Wells Fargo identified more than 3.5 million accounts that either were opened, had funds transferred or debit or credit card applications filed without the customers’ knowledge or consent, the government said.
The bank has also identified 528,000 online bill pay enrollments nationwide that may have resulted from improper sales practices.
Wells Fargo also improperly submitted more than 6,500 renters insurance and/or simplified-term life insurance policy applications and payments from customer accounts without the customers’ knowledge or consent.
“Wells Fargo’s corporate culture led to repeated breaches of its customers’ trust,” New Jersey Attorney General Gurbir S. Grewal said. “This settlement should send a message to all financial institutions that they need to take steps to avoid similar consumer protection violations.”
The states accused Wells Fargo’s senior management in court papers of exerting “significant pressure” on middle management and line employees to generate sales by setting “unrealistic sales goals and an incentive compensation program.”
“These sales goals became increasingly hard to achieve over time, the states allege, and employees who failed to meet them faced potential termination and unfavorable reviews,” Grewal said. “As a result, employees routinely enrolled customers in checking and savings accounts, credit cards, debit cards, unsecured lines of credit and online bill pay services without their knowledge or consent.”
It didn’t stop there, the states said.
Wells Fargo also failed to provide proper refunds to auto finance customers who bought Guaranteed Asset Protection insurance policies, designed to address situations in which a car buyer/borrower ends up owing more than a vehicle’s value, they alleged.
As a result, Wells Fargo has agreed to provide refunds totaling more than $37 million to certain auto finance customers.
Wells Fargo also improperly charged residential mortgage consumers for rate lock extension fees, the states charged.
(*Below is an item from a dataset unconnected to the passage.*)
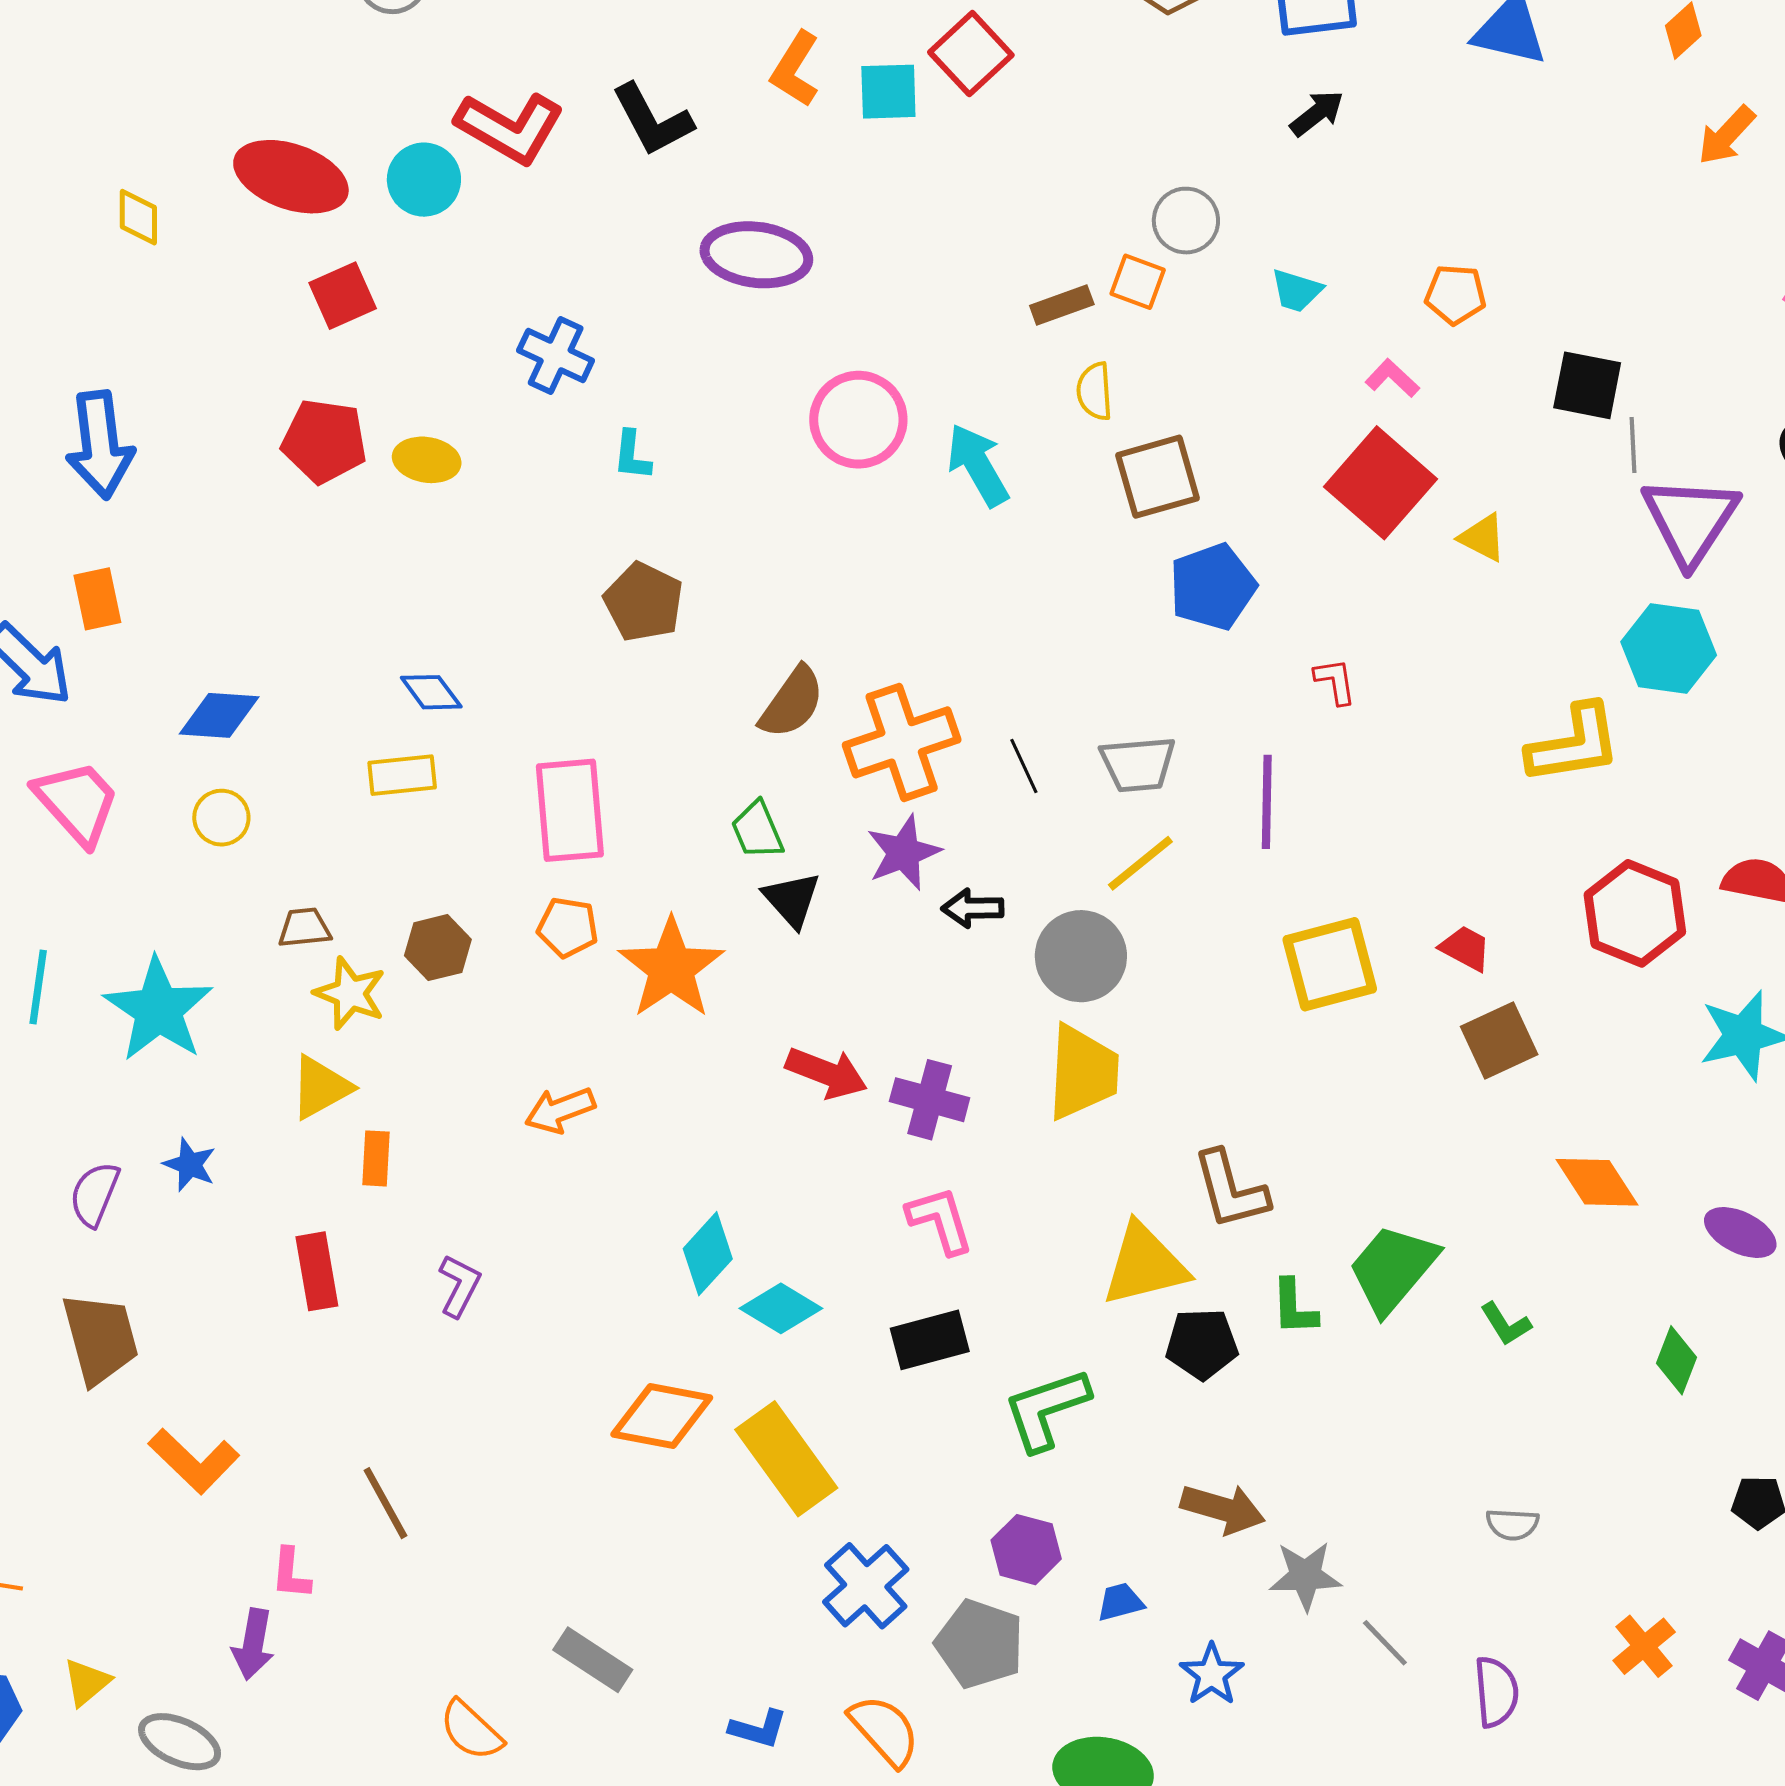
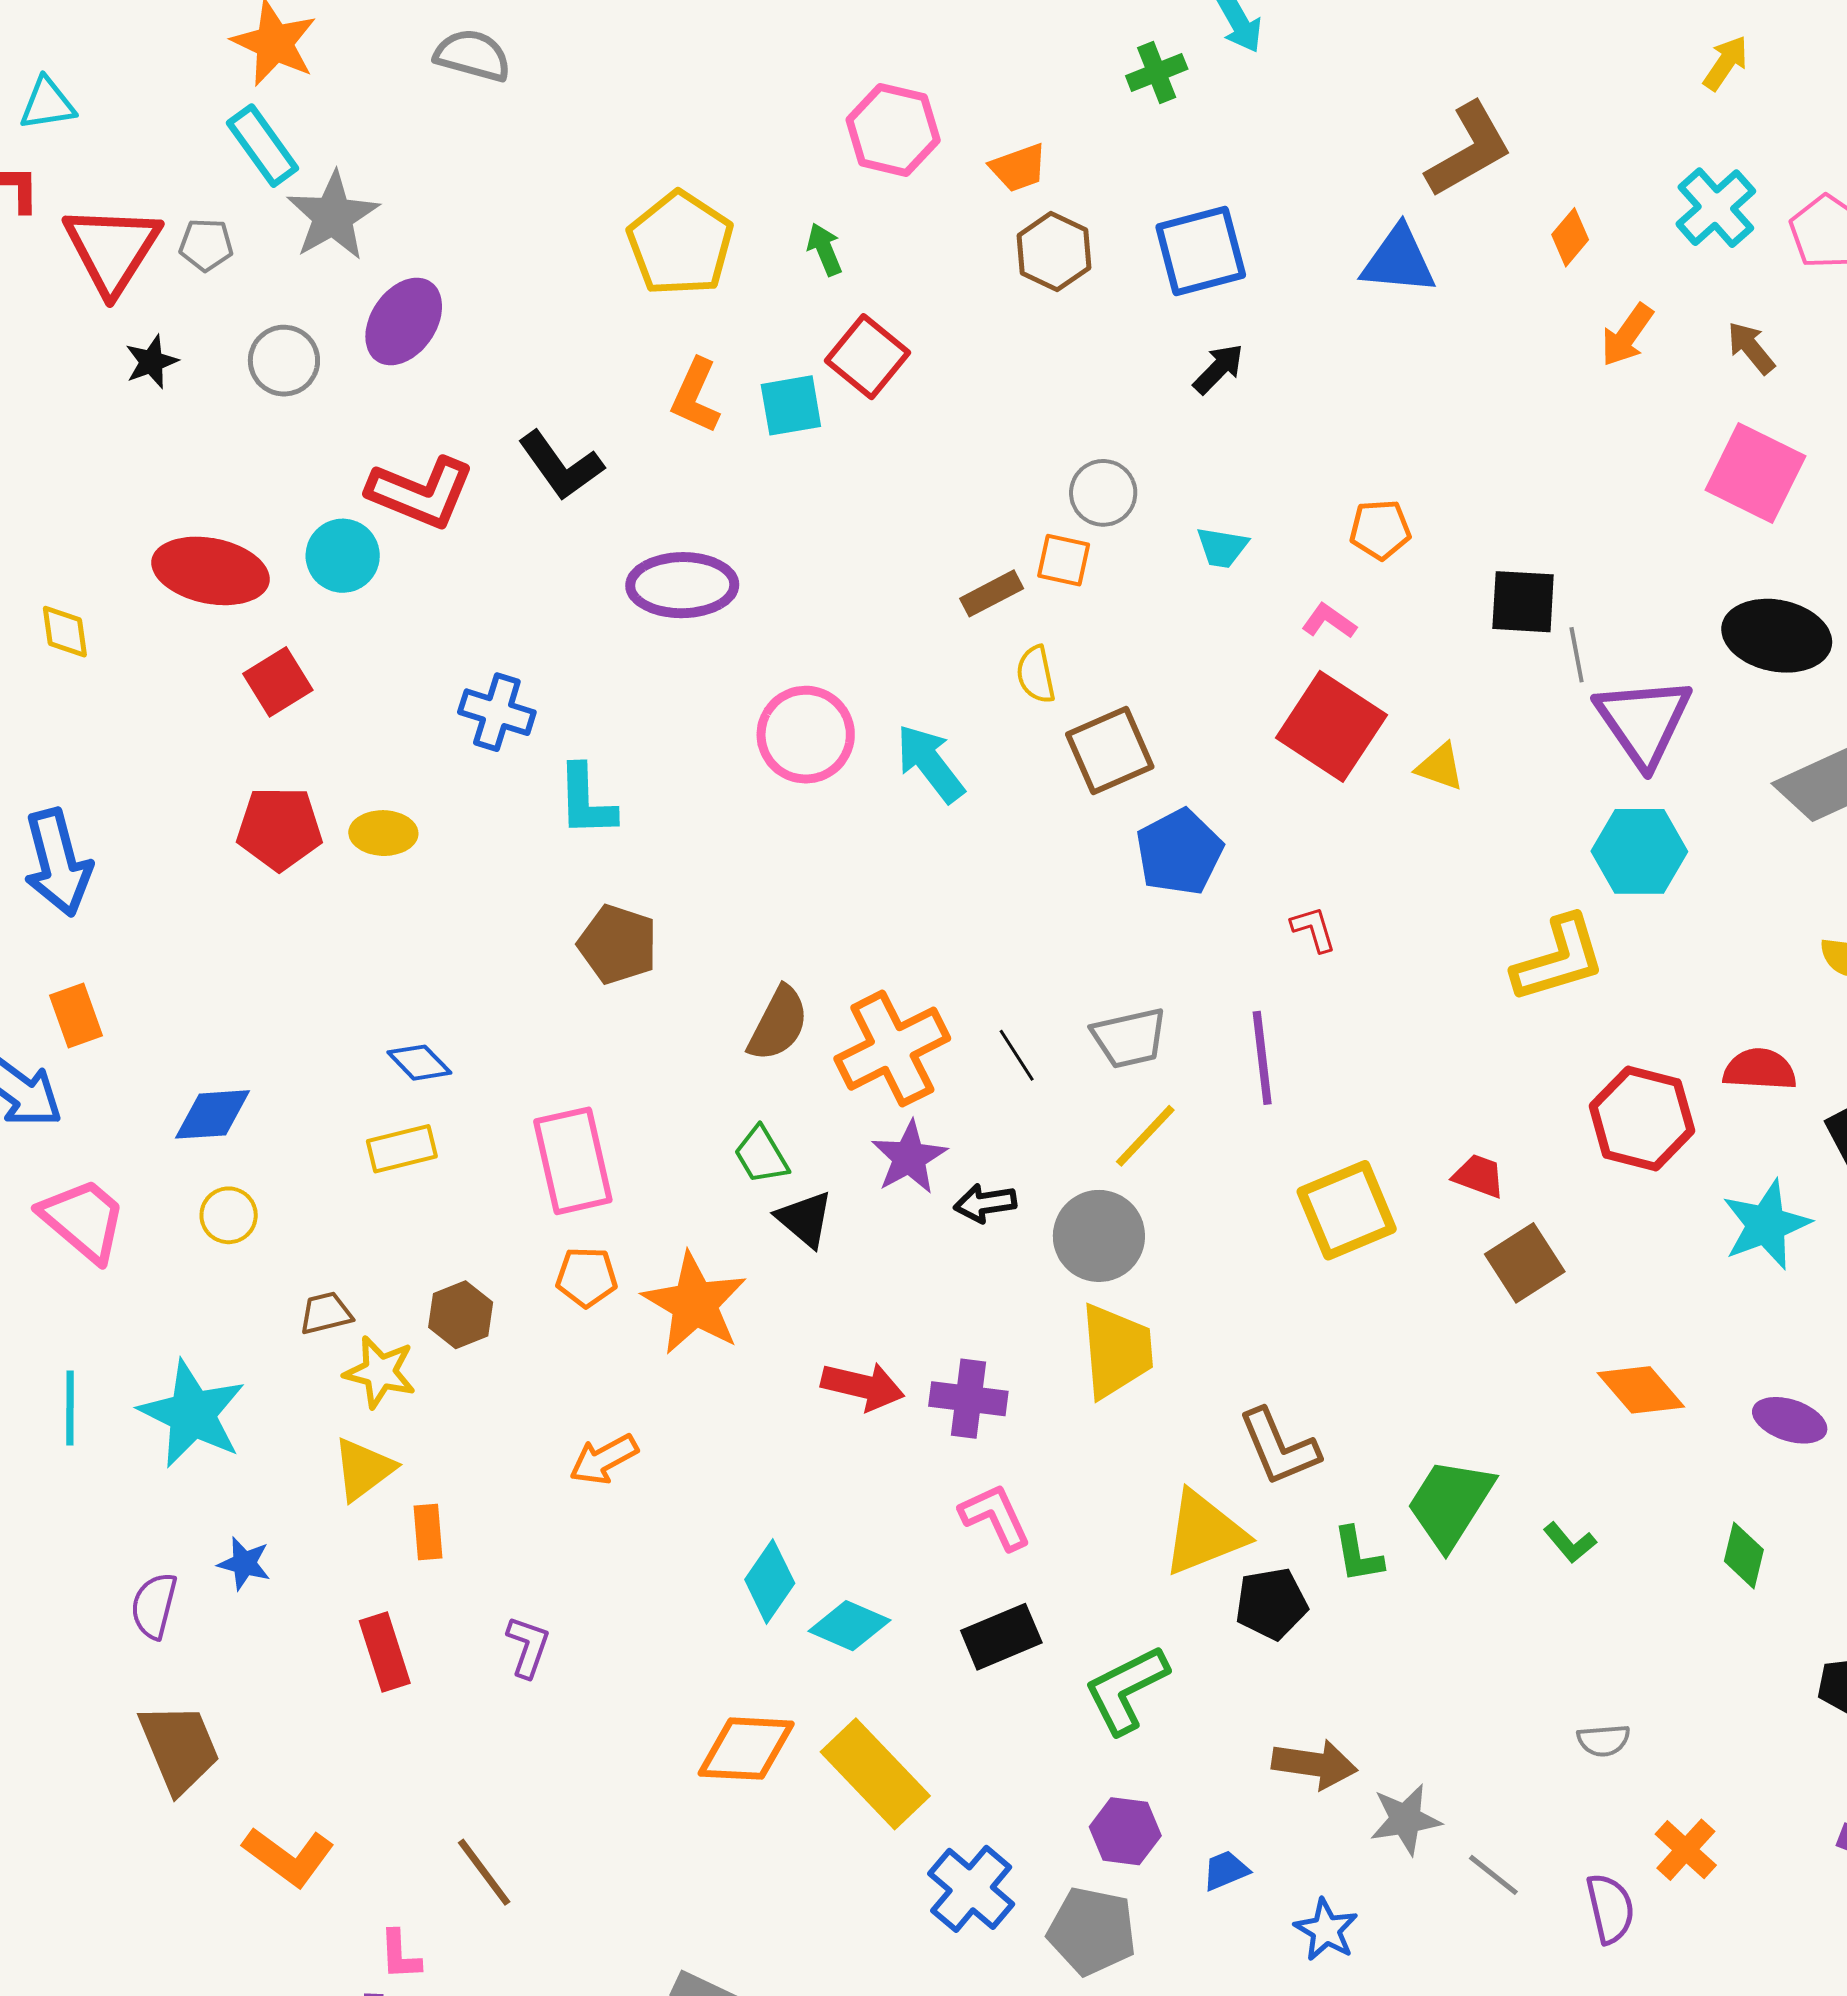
cyan L-shape: (632, 455) -> (586, 801), size x1.5
orange cross: (1644, 1646) -> (1686, 1850), moved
With rate lock extension, borrowers could “lock in” an ostensibly favorable interest rate, for a fee, even if their loans didn’t close within the defined period.
Some branches “were charging rate lock extension fees even when the delay was caused by Wells Fargo,” Grewal said.
The bank has identified and contacted affected consumers and has refunded or agreed to refund more than $100 million of the fees, he said.
Wells Fargo has committed to or already provided restitution to consumers in excess of $600 million through agreements with the government, as well as the settlement of a related consumer class-action lawsuit.
Of the total in the multi-state agreement:
- New Jersey gets $16,989,709.60 – the sixth-highest amount of the 50 states and District of Columbia;
- New York gets $11,854,349.87.
- Connecticut gets $5,242,279.59.
California receives the most: $148,733,525.16.
California’s total was over $100 million more than Texas, which was second with $47,378,217.69, followed by Arizona at $37,136,571.08.
As part of its settlement with the states, Wells Fargo has agreed to implement a program through which consumers who believe they were affected by the bank's conduct but fell outside the prior restitution programs can contact the bank to be reviewed for potential redress.
Wells Fargo will create and maintain a website for consumers to use to access the program and will provide periodic reports to the states about the program’s progress, under the agreement.
Additionally, the bank is required under an order from the Federal Reserve to strengthen its corporate governance and controls, and is currently restricted from exceeding its total asset size.
More information on the redress review program, including Wells Fargo phone numbers and the website address, will be available on or before February 26, 2019, the government said.